Выбрать главу

В злонамеренном бездействии обвинялся Гурвич, которому чудом удалось напечатать начало журнальной статьи, мгновенно разгромленное и преданное анафеме. Ушел в ленинградскую типографию текст моей книги, и находчивый В. Озеров заявил: «Критики Борщаговский не пишет, романами, видите ли, занялся…»

Это была сознательная ложь. Мы получили письма, предупреждавшие о предстоящем собрании, с просьбой сообщить, что нами напечатано в последние годы и что пишется. Понимая близящуюся угрозу, каждый, посетовав на то, что мы не имели возможности печататься на протяжении четырех с лишним лет, сообщил и о том, какие рукописи, какие статьи написаны и лежат в столе.

Наши ответы никого не интересовали. Даже мой рецензент и защитник Алексей Сурков, еще недавно ратовавший за роман, отступился от меня, ушел в глухую и постыдную самозащиту. После доклада Озерова я спросил у Суркова, председателя этого собрания: как все это понимать? Ведь я написал роман, перевел на русский четыре повести Мажита Гафури, что случилось?..

Сколь высокой должна была быть команда гнать нас из Союза писателей, если Алексей Сурков, глядя мимо меня, хмуро ответил, что все правильно, Виталий Озеров прав, никакого нарушения нет, принимали меня в Союз писателей как критика, критической «продукции» я не даю, а выйдет роман — меня снова примут, уже как прозаика.

Виталий Озеров только расправлял крылышки, воспитанник нашего «пажеского корпуса» был бескрасочным, заурядным функционером, готовым осуждать, карать или миловать по первому кивку начальства любого ранга.

…Я покинул собрание, не дождавшись прений, которых, кажется, и не было. Уехал в городок Моссовета с сознанием, что рухнула последняя легальная опора жизни, отныне мне негде взять и пустяковой бумажки, справки, за которыми до сих пор я мог прийти к доброму человеку Тараканову. Мифом, странной, непрочной памятью сделался и роман. Правда ли, что где-то его набирают, держат корректуры, ждут верстки, вернее, не ждут, а хмурятся в предвидении такой возможности, не зная, под каким предлогом придется на этот раз сбрасывать сотни страниц в металле; позволит ли Агитпроп ЦК заматрицировать их до лучших времен, или подойдет пора ставить на книге точку.

Потеря невелика: я мог и не написать этой книги.
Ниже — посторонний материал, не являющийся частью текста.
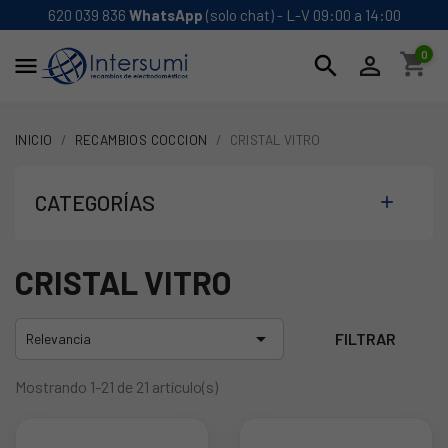
620 039 836
WhatsApp
(solo chat) - L-V 09:00 a 14:00
0
shopping_cart
search


INICIO
RECAMBIOS COCCION
CRISTAL VITRO
CATEGORÍAS

CRISTAL VITRO

FILTRAR
Relevancia
Mostrando 1-21 de 21 artículo(s)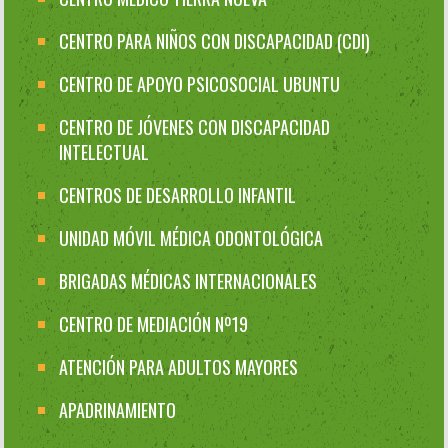
CENTRO PARA NIÑOS CON DISCAPACIDAD (CDI)
CENTRO DE APOYO PSICOSOCIAL UBUNTU
CENTRO DE JÓVENES CON DISCAPACIDAD
INTELECTUAL
CENTROS DE DESARROLLO INFANTIL
UNIDAD MÓVIL MÉDICA ODONTOLÓGICA
BRIGADAS MÉDICAS INTERNACIONALES
CENTRO DE MEDIACIÓN Nº19
ATENCIÓN PARA ADULTOS MAYORES
APADRINAMIENTO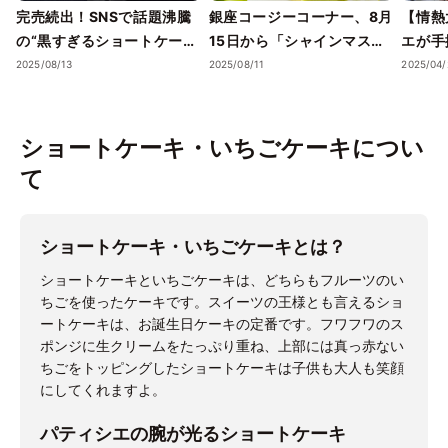
完売続出！SNSで話題沸騰
銀座コージーコーナー、8月
【情熱
の“黒すぎるショートケー
15日から「シャインマスカ
エが手掛
キ”とは
ットフェア」開催！ショー
vegan
2025/08/13
2025/08/11
2025/04/
トケーキやタルト、ミルク
製品・
レープなど7種が登場
コレー
が新発
ショートケーキ・いちごケーキについ
て
ショートケーキ・いちごケーキとは？
ショートケーキといちごケーキは、どちらもフルーツのい
ちごを使ったケーキです。スイーツの王様とも言えるショ
ートケーキは、お誕生日ケーキの定番です。フワフワのス
ポンジに生クリームをたっぷり重ね、上部には真っ赤ない
ちごをトッピングしたショートケーキは子供も大人も笑顔
にしてくれますよ。
パティシエの腕が光るショートケーキ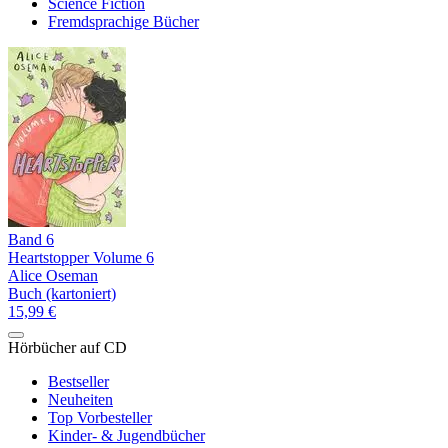
Science Fiction
Fremdsprachige Bücher
Band 6
Heartstopper Volume 6
Alice Oseman
Buch (kartoniert)
15,99 €
Hörbücher auf CD
Bestseller
Neuheiten
Top Vorbesteller
Kinder- & Jugendbücher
Никакие расходы (ведь не личные деньги, а казенные, государственные!) не помешают Лесючевскому вновь и вновь задержать выход книги или отменить его навсегда. Даже у К. Горбунова, с его скрытой претензией на принадлежность к литературной элите, даже у М. М. Корнева, словно бы случайно оказавшегося на ниве литературной, были свои пристрастия, привязанности, живое чувство долга; Лесючевский весь был недремлющий расчет, холодное лавирование, готовность предать. Ничего общего с Чагиным. Петр Иванович не вписывался в новые времена: перестав быть хозяином «дела», он вынужденно запутывал простейшее; хотел добра, но не справлялся с ситуацией; мучительно ждал минуты, когда можно будет, окончив день, бежать из оказенившегося издательства. Лесючевский весь, до последней клетки, был слит с пафосом оказенивания, был его певцом, все теснее увязывал каждый свой шаг не только с начальством Союза писателей, но и со Старой площадью.

Вынужденное бездействие, невозможность заглянуть за стены ленинградской типографии, убедиться, что набор книги не остановлен телеграммой из Москвы, обреченные и почти бестревожные мысли, что вот с сегодняшней или завтрашней почтой придет выписка из решения секретариата СП СССР об исключении меня из Союза писателей, — вот чем были наполнены дни. Поразительно, но подобный приговор из секретариата СП СССР не показался бы мне чудовищной несправедливостью — ведь романа нет, а другие мои книги и полунаучные работы — театроведение, которому я давно изменил.

Так снова и снова, уже написав объемистую книгу и зная (нет, не зная, скорее чувствуя), что я мог бы писать и не совсем чужд литературе, я как бы внутренне снова примеривался к отъезду, к провинции, к какому-нибудь другому труду, который дал бы хлеб семье. Только не завлитом, только не в театр — здесь разочарование было сокрушительным.